The Center for Research on Atypical Development and Learning (CRADL) is an interdisciplinary center founded in 1998 that stimulates basic and applied research and facilitates educational and outreach efforts. CRADL’s faculty represent a broad span of academic orientations including developmental, clinical and educational psychology, neuropsychology, special education, and speech-language pathology. CRADL and its faculty coordinate and support scholarly efforts that focus on gaining a fuller understanding of atypical development and learning processes from birth through adolescence.
Georgia State University’s Center for Research on the Challenges of Acquiring Language and Literacy promotes interdisciplinary research and education in the oral and written dimensions of language acquisition; these skills are essential for the creation of life-long competencies in language and communication. The center, which was launched in 2008, was formed from faculty across two colleges and 10 departments who have as their central interest in the basic and applied research issues in language and literacy acquisition.
The Center for Research on Interpersonal Violence aims to promote collaboration and interdisciplinary scholarship that addresses the causes, effects, treatment, and prevention of all types of violence, including (but not limited to) intimate partner violence, child sexual abuse, rape and sexual assault, bullying, physical child abuse, and violent crime. The Center fosters collaborative research teams among core faculty and other Georgia State scholars to create innovative and impactful scholarships that will advance our understanding of the etiology and prevention of interpersonal violence.
Advanced imaging technology has provided scientists with unprecedented access to the living brain. The Center for Translational Research in Neuroimaging and Data Science (TReNDS) is a collaboration among Georgia State, the Georgia Institute of Technology and Emory University, and is focused on making better use of complex brain imaging data through improved analysis, with a goal of identifying biomarkers that can help address brain health and disease.
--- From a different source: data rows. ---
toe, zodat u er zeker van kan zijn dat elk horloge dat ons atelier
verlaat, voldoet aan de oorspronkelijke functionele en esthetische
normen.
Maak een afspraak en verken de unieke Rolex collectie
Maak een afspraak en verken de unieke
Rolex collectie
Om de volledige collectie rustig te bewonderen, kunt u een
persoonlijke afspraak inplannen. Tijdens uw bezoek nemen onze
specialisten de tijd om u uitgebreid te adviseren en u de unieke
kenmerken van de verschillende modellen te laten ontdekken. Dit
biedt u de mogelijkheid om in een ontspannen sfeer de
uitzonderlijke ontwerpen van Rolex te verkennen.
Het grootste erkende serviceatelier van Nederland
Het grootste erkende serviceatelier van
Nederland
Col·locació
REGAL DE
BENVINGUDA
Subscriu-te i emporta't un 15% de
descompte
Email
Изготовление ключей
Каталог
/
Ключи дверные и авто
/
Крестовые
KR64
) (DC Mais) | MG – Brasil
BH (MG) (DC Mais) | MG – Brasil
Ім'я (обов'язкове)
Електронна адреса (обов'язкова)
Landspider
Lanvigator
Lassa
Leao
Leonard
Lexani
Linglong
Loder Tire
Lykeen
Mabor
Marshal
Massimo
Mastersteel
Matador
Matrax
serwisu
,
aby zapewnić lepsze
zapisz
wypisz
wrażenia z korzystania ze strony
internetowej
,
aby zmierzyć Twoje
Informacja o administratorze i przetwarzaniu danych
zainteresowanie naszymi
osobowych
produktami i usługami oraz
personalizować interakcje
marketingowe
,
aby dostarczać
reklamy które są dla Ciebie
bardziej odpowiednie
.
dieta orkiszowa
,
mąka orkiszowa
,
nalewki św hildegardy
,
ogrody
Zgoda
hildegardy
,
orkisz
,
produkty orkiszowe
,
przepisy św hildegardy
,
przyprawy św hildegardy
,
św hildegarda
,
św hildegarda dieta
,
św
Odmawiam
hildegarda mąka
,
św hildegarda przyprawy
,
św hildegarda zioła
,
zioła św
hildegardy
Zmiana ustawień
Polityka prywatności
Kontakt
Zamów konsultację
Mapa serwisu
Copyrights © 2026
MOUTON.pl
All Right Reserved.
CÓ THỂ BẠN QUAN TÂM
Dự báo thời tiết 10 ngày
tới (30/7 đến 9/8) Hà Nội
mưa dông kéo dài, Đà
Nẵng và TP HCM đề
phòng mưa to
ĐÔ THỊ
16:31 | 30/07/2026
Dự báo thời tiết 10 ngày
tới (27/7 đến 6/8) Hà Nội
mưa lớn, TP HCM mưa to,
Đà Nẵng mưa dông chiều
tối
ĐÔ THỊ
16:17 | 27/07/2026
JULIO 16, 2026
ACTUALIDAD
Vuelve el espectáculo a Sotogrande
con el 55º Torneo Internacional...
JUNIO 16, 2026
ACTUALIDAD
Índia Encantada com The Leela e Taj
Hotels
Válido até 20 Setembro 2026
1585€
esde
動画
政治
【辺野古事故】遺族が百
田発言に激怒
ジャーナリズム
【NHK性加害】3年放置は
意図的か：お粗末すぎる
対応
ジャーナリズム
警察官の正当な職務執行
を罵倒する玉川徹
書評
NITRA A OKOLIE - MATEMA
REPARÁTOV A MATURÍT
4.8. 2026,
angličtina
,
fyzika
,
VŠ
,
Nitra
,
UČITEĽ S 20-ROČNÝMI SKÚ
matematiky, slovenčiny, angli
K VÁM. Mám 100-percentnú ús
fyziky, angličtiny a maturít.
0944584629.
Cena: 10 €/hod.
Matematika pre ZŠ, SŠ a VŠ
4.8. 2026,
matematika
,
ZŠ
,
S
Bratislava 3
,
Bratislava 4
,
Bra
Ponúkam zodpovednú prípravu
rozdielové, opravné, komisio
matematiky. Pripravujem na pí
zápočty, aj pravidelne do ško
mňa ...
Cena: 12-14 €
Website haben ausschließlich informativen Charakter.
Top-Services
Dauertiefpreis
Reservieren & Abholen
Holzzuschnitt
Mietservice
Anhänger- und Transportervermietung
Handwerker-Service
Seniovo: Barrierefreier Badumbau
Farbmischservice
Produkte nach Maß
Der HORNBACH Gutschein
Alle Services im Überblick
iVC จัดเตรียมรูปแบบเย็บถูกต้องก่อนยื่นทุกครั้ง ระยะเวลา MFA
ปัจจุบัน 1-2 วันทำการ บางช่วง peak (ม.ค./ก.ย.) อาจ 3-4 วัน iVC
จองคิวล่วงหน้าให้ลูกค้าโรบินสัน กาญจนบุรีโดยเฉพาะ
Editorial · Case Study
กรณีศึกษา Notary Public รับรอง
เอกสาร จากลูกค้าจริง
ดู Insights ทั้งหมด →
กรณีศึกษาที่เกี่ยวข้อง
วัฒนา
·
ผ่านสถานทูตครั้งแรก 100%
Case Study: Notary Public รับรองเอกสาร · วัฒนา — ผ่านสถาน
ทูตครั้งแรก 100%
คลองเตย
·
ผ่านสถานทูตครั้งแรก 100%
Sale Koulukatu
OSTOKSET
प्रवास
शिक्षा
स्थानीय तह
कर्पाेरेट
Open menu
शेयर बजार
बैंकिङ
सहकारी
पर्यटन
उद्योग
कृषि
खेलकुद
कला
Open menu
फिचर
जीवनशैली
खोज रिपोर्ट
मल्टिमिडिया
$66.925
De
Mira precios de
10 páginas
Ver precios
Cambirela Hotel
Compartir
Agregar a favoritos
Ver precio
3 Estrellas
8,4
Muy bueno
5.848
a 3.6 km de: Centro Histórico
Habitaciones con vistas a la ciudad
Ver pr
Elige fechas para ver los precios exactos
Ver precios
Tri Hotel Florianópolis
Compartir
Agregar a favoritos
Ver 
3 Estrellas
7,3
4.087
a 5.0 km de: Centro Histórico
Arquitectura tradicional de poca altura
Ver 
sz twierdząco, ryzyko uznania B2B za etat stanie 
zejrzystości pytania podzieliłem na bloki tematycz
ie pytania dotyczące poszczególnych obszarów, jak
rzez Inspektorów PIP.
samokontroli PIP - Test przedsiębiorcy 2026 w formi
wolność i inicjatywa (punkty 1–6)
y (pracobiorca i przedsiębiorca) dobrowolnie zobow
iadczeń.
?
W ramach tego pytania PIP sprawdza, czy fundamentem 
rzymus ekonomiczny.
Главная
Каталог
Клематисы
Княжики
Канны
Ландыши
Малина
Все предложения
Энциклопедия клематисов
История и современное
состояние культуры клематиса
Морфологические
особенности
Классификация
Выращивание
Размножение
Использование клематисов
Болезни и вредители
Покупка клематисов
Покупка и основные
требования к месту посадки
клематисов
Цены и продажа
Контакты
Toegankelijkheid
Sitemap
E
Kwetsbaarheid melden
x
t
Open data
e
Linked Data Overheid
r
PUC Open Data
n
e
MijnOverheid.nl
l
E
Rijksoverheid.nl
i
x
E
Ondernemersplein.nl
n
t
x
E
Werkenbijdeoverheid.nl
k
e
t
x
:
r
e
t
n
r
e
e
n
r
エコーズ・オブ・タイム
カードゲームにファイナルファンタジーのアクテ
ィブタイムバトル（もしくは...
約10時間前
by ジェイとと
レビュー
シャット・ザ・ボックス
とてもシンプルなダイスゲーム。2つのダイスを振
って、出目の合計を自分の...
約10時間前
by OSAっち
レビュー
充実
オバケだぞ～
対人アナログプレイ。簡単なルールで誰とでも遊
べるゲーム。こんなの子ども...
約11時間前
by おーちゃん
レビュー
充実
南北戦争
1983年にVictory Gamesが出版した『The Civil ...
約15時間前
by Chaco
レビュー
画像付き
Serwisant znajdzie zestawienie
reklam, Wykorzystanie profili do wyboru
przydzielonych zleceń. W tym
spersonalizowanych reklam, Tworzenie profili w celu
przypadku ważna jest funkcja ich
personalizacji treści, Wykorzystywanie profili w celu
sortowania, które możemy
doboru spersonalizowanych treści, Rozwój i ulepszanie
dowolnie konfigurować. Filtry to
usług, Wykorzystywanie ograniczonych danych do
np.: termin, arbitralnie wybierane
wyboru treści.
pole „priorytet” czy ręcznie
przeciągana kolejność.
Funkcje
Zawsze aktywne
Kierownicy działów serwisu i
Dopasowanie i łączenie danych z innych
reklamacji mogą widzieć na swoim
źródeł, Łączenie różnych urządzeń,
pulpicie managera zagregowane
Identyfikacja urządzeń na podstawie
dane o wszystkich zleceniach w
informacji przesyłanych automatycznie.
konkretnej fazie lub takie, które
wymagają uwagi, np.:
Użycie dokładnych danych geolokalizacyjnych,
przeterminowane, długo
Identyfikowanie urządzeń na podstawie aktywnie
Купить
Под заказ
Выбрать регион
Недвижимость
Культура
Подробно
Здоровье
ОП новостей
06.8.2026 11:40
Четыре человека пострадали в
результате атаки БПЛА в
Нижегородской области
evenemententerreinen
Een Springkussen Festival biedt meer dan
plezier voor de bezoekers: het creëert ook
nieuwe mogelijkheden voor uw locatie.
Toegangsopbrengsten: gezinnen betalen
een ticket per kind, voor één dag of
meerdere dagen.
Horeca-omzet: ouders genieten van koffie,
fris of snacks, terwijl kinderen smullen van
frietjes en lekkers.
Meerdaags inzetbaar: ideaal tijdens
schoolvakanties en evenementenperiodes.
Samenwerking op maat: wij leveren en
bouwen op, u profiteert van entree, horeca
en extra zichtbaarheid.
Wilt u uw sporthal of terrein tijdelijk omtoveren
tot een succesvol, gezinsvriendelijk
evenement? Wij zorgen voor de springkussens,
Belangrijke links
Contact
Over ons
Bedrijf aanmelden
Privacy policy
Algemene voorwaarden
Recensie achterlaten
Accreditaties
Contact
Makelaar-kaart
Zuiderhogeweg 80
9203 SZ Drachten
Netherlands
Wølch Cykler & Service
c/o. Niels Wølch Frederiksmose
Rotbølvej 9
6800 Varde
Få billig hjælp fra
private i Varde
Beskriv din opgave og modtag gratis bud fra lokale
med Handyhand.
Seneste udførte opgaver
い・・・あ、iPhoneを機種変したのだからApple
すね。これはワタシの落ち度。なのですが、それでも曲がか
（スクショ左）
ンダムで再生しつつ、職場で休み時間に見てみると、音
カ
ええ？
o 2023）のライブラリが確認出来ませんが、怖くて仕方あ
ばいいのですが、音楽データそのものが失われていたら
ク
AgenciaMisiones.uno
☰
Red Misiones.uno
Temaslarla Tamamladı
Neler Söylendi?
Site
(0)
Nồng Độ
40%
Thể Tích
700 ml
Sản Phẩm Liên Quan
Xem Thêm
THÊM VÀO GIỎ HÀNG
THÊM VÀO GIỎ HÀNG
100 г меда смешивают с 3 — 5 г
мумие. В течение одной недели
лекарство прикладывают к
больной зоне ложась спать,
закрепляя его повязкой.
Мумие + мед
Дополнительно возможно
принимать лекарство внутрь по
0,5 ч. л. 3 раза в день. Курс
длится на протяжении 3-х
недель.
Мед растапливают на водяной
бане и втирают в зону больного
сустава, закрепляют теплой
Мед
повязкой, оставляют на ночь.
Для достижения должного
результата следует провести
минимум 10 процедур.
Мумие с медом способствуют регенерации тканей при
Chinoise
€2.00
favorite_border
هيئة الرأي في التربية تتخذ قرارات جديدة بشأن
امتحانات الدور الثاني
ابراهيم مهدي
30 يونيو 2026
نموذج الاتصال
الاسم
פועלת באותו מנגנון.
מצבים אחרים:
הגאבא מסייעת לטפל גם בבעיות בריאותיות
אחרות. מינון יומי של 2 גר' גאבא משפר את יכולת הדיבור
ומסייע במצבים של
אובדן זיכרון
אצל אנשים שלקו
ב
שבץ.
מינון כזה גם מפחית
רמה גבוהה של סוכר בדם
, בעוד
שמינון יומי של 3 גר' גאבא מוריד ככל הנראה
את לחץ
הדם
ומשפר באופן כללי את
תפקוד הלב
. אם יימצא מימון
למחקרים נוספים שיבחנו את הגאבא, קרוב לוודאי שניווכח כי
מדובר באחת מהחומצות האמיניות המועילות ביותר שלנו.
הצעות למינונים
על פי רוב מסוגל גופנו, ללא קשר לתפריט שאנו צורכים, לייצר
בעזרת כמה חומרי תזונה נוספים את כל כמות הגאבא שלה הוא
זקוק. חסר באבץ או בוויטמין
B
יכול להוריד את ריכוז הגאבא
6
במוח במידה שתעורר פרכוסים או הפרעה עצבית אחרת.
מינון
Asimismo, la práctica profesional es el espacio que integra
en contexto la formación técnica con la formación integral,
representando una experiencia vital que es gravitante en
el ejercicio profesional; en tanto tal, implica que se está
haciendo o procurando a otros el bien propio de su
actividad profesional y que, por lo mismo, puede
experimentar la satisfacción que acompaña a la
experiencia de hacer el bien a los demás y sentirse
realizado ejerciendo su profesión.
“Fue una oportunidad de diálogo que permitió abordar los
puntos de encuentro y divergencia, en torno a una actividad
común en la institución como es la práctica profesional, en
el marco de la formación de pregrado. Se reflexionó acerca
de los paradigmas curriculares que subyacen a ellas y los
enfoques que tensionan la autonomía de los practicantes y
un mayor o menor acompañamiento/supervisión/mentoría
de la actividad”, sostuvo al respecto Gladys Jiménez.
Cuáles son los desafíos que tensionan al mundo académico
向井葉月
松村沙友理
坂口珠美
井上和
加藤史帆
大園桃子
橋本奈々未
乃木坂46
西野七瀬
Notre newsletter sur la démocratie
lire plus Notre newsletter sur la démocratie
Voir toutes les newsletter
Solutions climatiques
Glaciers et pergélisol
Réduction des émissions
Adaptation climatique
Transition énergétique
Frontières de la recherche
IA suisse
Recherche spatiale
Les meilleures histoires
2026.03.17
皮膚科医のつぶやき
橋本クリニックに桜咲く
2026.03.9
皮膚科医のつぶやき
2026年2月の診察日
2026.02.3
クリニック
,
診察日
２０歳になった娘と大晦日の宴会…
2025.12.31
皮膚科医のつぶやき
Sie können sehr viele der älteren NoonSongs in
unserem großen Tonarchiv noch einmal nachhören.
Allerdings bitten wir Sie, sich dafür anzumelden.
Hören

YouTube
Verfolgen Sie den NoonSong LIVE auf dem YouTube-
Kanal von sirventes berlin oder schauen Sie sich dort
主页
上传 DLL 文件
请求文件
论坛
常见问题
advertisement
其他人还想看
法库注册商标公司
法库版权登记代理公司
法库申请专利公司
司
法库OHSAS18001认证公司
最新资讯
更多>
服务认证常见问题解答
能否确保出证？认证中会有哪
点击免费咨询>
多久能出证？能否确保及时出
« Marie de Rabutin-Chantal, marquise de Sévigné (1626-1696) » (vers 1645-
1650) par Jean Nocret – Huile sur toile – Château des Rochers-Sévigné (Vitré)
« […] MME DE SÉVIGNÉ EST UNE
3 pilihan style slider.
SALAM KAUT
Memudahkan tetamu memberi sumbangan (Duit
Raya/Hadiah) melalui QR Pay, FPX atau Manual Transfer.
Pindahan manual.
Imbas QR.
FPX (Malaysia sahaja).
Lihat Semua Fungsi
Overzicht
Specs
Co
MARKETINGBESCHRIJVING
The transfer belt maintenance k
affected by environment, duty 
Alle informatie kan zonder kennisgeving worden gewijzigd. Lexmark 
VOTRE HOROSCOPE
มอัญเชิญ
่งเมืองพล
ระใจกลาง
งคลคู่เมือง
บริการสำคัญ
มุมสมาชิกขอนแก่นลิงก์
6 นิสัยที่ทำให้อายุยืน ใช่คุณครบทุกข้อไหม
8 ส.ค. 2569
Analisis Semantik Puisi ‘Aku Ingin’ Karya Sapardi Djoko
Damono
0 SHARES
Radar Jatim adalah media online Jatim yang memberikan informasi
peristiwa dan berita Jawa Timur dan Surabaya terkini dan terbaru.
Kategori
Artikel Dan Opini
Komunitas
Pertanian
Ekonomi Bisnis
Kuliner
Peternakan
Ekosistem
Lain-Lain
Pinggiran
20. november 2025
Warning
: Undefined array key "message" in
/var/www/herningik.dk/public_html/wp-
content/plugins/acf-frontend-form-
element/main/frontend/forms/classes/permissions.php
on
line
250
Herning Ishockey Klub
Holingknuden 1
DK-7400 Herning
Georgia State University and around the world conduct cognitive, biobehavioral, social and cultural research with bonobos (Pan paniscus), chimpanzees (Pan troglodytes), monkeys (Macaca mulatta) and human adults and children. Located on a wooded 55-acre facility south of Atlanta, the LRC is supported by the College of Arts and Sciences, the National Institute of Child Health and Human Development, the National Science Foundation, and other agencies. The varied research programs in learning, memory, attention, executive functioning, problem-solving, spatial cognition, numerical reasoning, categorization, tool making and use, and communication find convergence under the LRC motto: “So that together we might learn of language.” David Washburn, director.
The Board of Regents (BOR) of the University System of Georgia (USG) has established three Regents Centers for Learning Disorders (RCLDs) for the provision of assessment, resources, and research related to students who have learning disorders that impact academic, cognitive and/or behavioral/emotional functioning. Each RCLD is responsible for serving designated colleges and universities within a geographic region. The RCLDs were created in response to a need to establish uniformity across the colleges and universities in the USG in the identification of students with learning disorders.